> [What is needed] Check each line of the material below for "BRIDGE" and copy those where it appears.

---------------

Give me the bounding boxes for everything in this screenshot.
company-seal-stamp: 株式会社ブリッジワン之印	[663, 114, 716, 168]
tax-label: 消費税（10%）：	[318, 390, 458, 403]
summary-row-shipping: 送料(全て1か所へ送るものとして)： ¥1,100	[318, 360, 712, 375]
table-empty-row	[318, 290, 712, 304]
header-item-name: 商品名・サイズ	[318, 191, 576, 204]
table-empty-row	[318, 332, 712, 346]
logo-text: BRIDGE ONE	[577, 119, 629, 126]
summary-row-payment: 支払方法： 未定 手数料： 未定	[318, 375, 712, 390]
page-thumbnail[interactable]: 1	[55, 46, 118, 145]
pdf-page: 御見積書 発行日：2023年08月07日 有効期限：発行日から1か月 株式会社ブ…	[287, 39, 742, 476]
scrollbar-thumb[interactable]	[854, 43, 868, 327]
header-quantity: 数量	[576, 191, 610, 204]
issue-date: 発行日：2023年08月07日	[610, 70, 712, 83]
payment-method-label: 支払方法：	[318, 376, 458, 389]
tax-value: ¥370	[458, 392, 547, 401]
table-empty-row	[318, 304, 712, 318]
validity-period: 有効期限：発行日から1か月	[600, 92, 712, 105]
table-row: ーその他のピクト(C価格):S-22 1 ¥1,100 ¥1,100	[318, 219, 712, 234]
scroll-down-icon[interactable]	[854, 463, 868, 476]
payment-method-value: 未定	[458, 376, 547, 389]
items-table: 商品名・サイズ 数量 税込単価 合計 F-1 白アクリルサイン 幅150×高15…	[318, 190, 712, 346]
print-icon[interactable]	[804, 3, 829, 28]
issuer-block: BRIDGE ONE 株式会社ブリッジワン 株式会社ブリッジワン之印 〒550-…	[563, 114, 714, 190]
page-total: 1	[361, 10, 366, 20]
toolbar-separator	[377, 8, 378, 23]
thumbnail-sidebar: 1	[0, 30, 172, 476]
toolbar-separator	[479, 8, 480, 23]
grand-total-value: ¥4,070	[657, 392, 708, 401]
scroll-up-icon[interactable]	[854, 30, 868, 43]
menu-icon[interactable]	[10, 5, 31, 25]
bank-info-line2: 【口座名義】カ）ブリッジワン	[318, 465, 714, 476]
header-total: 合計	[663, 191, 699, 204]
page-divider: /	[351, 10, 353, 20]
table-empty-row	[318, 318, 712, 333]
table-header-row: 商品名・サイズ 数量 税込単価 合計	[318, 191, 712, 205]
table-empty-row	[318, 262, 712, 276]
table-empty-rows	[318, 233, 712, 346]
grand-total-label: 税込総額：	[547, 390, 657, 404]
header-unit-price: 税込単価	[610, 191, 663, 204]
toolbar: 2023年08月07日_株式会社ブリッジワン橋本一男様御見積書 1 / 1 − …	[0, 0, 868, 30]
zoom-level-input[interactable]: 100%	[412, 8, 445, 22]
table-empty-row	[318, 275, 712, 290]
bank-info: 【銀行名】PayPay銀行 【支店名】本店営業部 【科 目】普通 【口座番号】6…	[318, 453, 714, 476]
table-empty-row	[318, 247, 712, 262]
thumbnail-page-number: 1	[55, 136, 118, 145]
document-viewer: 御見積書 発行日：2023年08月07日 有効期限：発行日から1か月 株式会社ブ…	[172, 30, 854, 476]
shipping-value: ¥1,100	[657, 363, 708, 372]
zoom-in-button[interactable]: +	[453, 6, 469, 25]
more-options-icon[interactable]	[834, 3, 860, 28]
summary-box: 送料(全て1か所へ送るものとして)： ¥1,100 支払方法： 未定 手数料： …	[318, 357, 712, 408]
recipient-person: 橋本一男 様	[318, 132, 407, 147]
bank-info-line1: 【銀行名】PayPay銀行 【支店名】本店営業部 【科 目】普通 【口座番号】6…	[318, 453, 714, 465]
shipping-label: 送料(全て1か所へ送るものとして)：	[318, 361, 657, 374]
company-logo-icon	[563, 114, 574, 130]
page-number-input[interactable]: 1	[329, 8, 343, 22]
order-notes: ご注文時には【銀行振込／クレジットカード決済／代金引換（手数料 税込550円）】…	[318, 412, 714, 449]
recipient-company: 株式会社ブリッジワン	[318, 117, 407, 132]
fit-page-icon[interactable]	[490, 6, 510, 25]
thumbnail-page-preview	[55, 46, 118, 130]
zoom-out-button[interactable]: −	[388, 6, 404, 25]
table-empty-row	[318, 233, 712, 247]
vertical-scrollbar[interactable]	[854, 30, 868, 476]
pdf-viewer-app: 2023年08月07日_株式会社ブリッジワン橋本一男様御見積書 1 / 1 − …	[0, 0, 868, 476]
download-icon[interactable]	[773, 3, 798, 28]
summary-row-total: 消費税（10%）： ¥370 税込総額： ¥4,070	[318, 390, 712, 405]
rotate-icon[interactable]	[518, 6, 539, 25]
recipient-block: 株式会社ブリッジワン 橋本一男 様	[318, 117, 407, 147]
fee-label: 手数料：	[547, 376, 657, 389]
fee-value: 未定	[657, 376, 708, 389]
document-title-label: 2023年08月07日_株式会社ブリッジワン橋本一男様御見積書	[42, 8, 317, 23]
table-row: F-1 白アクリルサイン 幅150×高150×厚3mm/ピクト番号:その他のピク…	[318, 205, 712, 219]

---------------

> [Answer to the exercise]
logo-text: BRIDGE ONE	[577, 119, 629, 126]
issuer-block: BRIDGE ONE 株式会社ブリッジワン 株式会社ブリッジワン之印 〒550-…	[563, 114, 714, 190]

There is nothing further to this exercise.